- [DATA SHOWN]

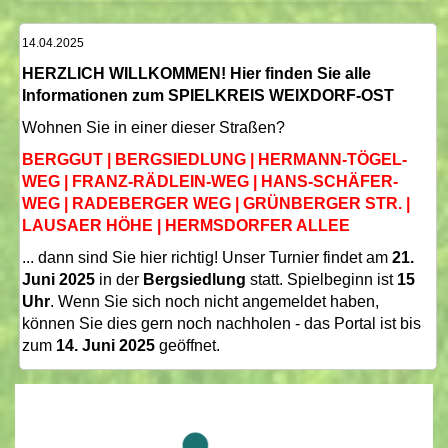
14.04.2025
HERZLICH WILLKOMMEN! Hier finden Sie alle
Informationen zum SPIELKREIS WEIXDORF-OST
Wohnen Sie in einer dieser Straßen?
BERGGUT | BERGSIEDLUNG | HERMANN-TÖGEL-
WEG | FRANZ-RÄDLEIN-WEG | HANS-SCHÄFER-
WEG | RADEBERGER WEG | GRÜNBERGER STR. |
LAUSAER HÖHE | HERMSDORFER ALLEE
... dann sind Sie hier richtig! Unser Turnier findet am
21.
Juni 2025
in der
Bergsiedlung
statt. Spielbeginn ist
15
Uhr
. Wenn Sie sich noch nicht angemeldet haben,
können Sie dies gern noch nachholen - das Portal ist bis
zum
14. Juni
2025
geöffnet.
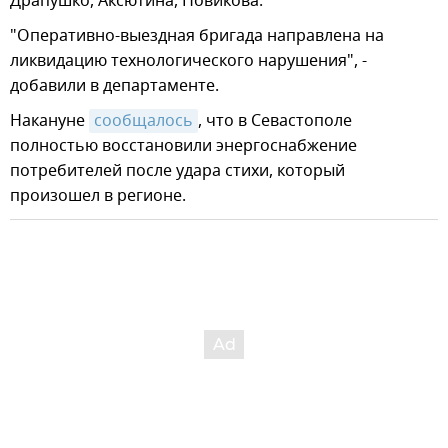
Драпушко, Аксютина, Новикова.
"Оперативно-выездная бригада направлена на
ликвидацию технологического нарушения", -
добавили в департаменте.
Накануне
сообщалось
, что в Севастополе
полностью восстановили энергоснабжение
потребителей после удара стихи, который
произошел в регионе.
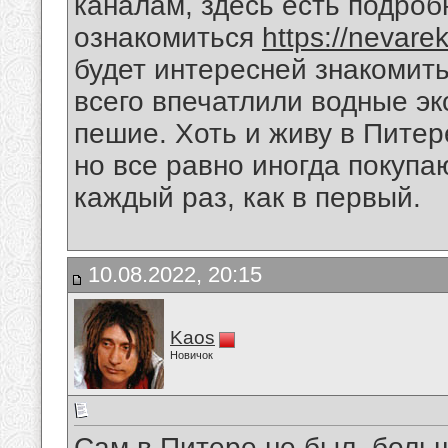
каналам, здесь есть подро
ознакомиться
https://nevare
будет интересней знакомить
всего впечатлили водные эк
пешие. Хоть и живу в Питере
но все равно иногда покупа
каждый раз, как в первый.
10.08.2022, 20:15
Kaos
Новичок
Сам в Питере не был, боль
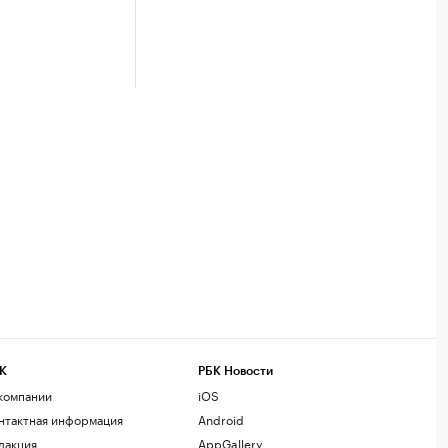
К
РБК Новости
компании
iOS
нтактная информация
Android
дакция
AppGallery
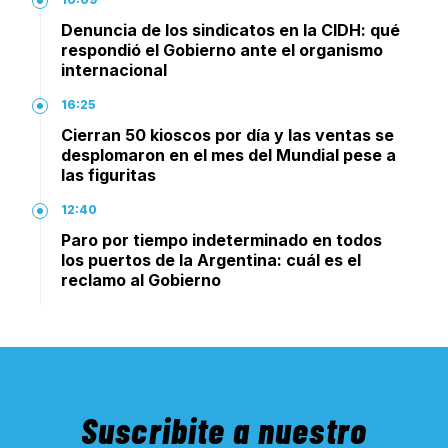
Denuncia de los sindicatos en la CIDH: qué
respondió el Gobierno ante el organismo
internacional
16:25
Cierran 50 kioscos por día y las ventas se
desplomaron en el mes del Mundial pese a
las figuritas
12:40
Paro por tiempo indeterminado en todos
los puertos de la Argentina: cuál es el
reclamo al Gobierno
Suscribite a nuestro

- [TASK DETAILS] Give the entries above again word for word, without the pictures.

- [TASK SOLUTION]
14.04.2025
HERZLICH WILLKOMMEN! Hier finden Sie alle
Informationen zum SPIELKREIS WEIXDORF-OST
Wohnen Sie in einer dieser Straßen?
BERGGUT | BERGSIEDLUNG | HERMANN-TÖGEL-
WEG | FRANZ-RÄDLEIN-WEG | HANS-SCHÄFER-
WEG | RADEBERGER WEG | GRÜNBERGER STR. |
LAUSAER HÖHE | HERMSDORFER ALLEE
... dann sind Sie hier richtig! Unser Turnier findet am
21.
Juni 2025
in der
Bergsiedlung
statt. Spielbeginn ist
15
Uhr
. Wenn Sie sich noch nicht angemeldet haben,
können Sie dies gern noch nachholen - das Portal ist bis
zum
14. Juni
2025
geöffnet.
Драпушко, Аксютина, Новикова.
"Оперативно-выездная бригада направлена на
ликвидацию технологического нарушения", -
добавили в департаменте.
Накануне
сообщалось
, что в Севастополе
полностью восстановили энергоснабжение
потребителей после удара стихи, который
произошел в регионе.
каналам, здесь есть подро
ознакомиться
https://nevare
будет интересней знакомить
всего впечатлили водные эк
пешие. Хоть и живу в Питере
но все равно иногда покупа
каждый раз, как в первый.
10.08.2022, 20:15
Kaos
Новичок
Сам в Питере не был, боль
К
РБК Новости
компании
iOS
нтактная информация
Android
дакция
AppGallery
Denuncia de los sindicatos en la CIDH: qué
respondió el Gobierno ante el organismo
internacional
16:25
Cierran 50 kioscos por día y las ventas se
desplomaron en el mes del Mundial pese a
las figuritas
12:40
Paro por tiempo indeterminado en todos
los puertos de la Argentina: cuál es el
reclamo al Gobierno
Suscribite a nuestro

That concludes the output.